Copy-On-Write & Immutability

Problem

A logical write often touches several pages or structures, but storage only guarantees atomicity at the granularity of a single sector or page. A crash partway through leaves the data in a torn, half-applied state with no record of what was meant to happen. The naive fix, flushing every modified data page to its final location on each commit, is slow because those locations are scattered (random I/O), and it still gives no way to tell after a crash which writes actually landed. You need two guarantees, durability (a committed change survives a crash) and atomicity (a transaction applies fully or not at all), without paying random-write latency on the commit path.

Solution

Before touching the real data, append a record describing the intended change to a sequential log and flush that log to stable storage. The defining rule is in the name: the log record must reach disk before the data page it describes is allowed to be considered durable. Because the log is append-only it's sequential, so the fsync that makes a commit durable is fast. The actual data pages can be written lazily afterward, or reconstructed from the log if a crash beats them to disk.

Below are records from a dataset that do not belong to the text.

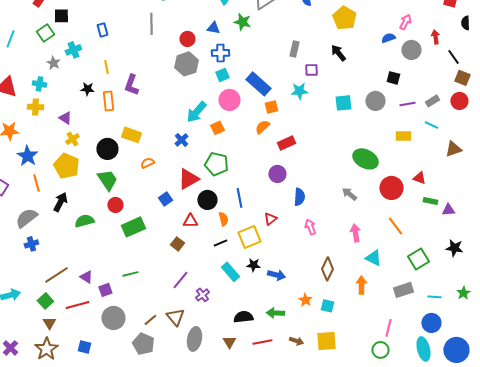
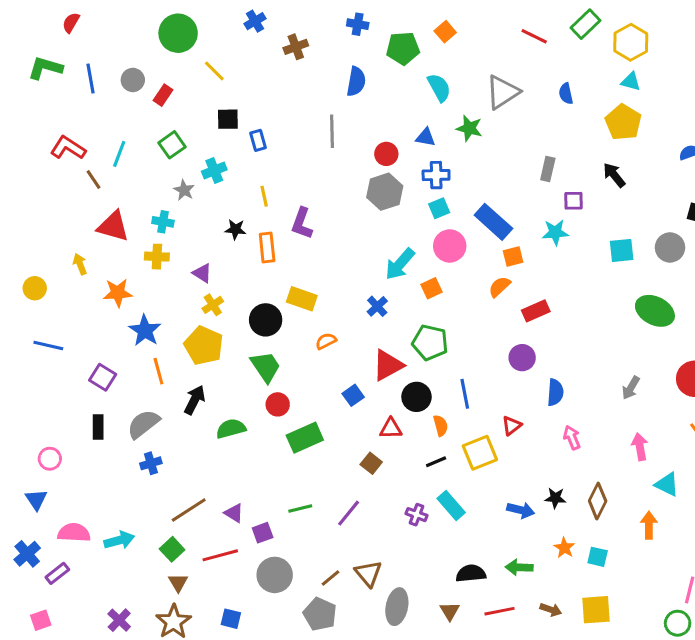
black square: (61, 16) -> (228, 119), moved
green ellipse: (365, 159) -> (655, 311), moved
gray arrow: (349, 194) -> (631, 388), turned -98
black star: (253, 265) -> (555, 498), moved
purple line: (180, 280) -> (349, 513), moved
purple cross: (202, 295) -> (416, 515), moved, turned -32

After a crash, recovery scans the log and replays it: redo committed changes that hadn't yet reached the data files, and undo changes from transactions that never committed. The canonical algorithm is ARIES, which tags every record with a monotonic log sequence number (LSN), takes periodic checkpoints so recovery needn't start from the beginning of time, and recycles log space once a checkpoint covers it. A useful side effect: since the log is a complete, ordered description of every change, shipping it to another machine reproduces the same state, which is how most replication and change-data-capture is built.

Tradeoffs

PropertyEffect
Write amplificationData is written twice, once to the log and later to its data page
Commit latencyDominated by fsync; group commit batches many transactions into one flush to amortize it
Durability knobYou can relax the commit fsync (async commit) to trade a window of data loss for lower latency
Sequential I/OThe log is append-only, which suits both spinning disks and SSDs and avoids seek-bound random writes
Recovery timeBounded by the checkpoint interval: frequent checkpoints shorten recovery but raise steady-state I/O
Log retentionThe log must be kept until a checkpoint covers it; lagging checkpoints let it grow
ContentionA single shared log can become a concurrency bottleneck under heavy write load

Implementations

Minimal pseudocode

def write(txn, change):
rec = LogRecord(lsn=next_lsn(), txn=txn.id, change=change)
log.append(rec) # sequential, in memory buffer
apply_to_page_cache(change) # data page dirtied, not yet flushed
return rec.lsn
def commit(txn):
log.append(LogRecord(lsn=next_lsn(), txn=txn.id, type=COMMIT))
log.fsync() # the durability point
# data pages flush lazily later, or get replayed on recovery
def recover():
last_ckpt = find_last_checkpoint()
committed = set()
for rec in log.scan_from(last_ckpt): # redo pass
if rec.type == COMMIT:
committed.add(rec.txn)
elif rec.lsn > page_lsn(rec.change.page):
redo(rec.change) # change hadn't reached the page
for txn in in_progress_but_not(committed): # undo pass
rollback(txn)

PostgreSQL WAL

Every modification emits a WAL record with an LSN, written into 16 MB segment files under pg_wal/. A commit forces the WAL up to its LSN to flush, governed by synchronous_commit; checkpoints flush dirty shared-buffer pages so the redo start point advances. The same WAL stream feeds streaming replication and point-in-time recovery (archived WAL replayed on top of a base backup), and full_page_writes defends against torn pages by logging a full image of a page the first time it's touched after a checkpoint. Docs: https://www.postgresql.org/docs/current/wal-intro.html.

MySQL / InnoDB redo log

A fixed-size set of redo log files used circularly, recording physical page changes ahead of the pages themselves. innodb_flush_log_at_trx_commit selects the durability/latency point (1 flushes on every commit, 0 and 2 relax it). Recovery is ARIES-style, pairing the redo log with InnoDB's undo log for rollback and a doublewrite buffer to handle torn writes during page flushes. Docs: https://dev.mysql.com/doc/refman/en/innodb-redo-log.html.

etcd Raft log

Here the WAL is a consensus log rather than a local recovery aid (though it serves both). Each entry is a proposed state-machine command; a node appends it and fsyncs it before acknowledging, and an entry is only committed once a quorum of nodes has it durably. The ordered log defines a single agreed sequence of operations, which etcd's MVCC key-value store then applies in order. The same log lets a lagging or rejoining follower catch up by replaying entries. Source: https://github.com/etcd-io/raft.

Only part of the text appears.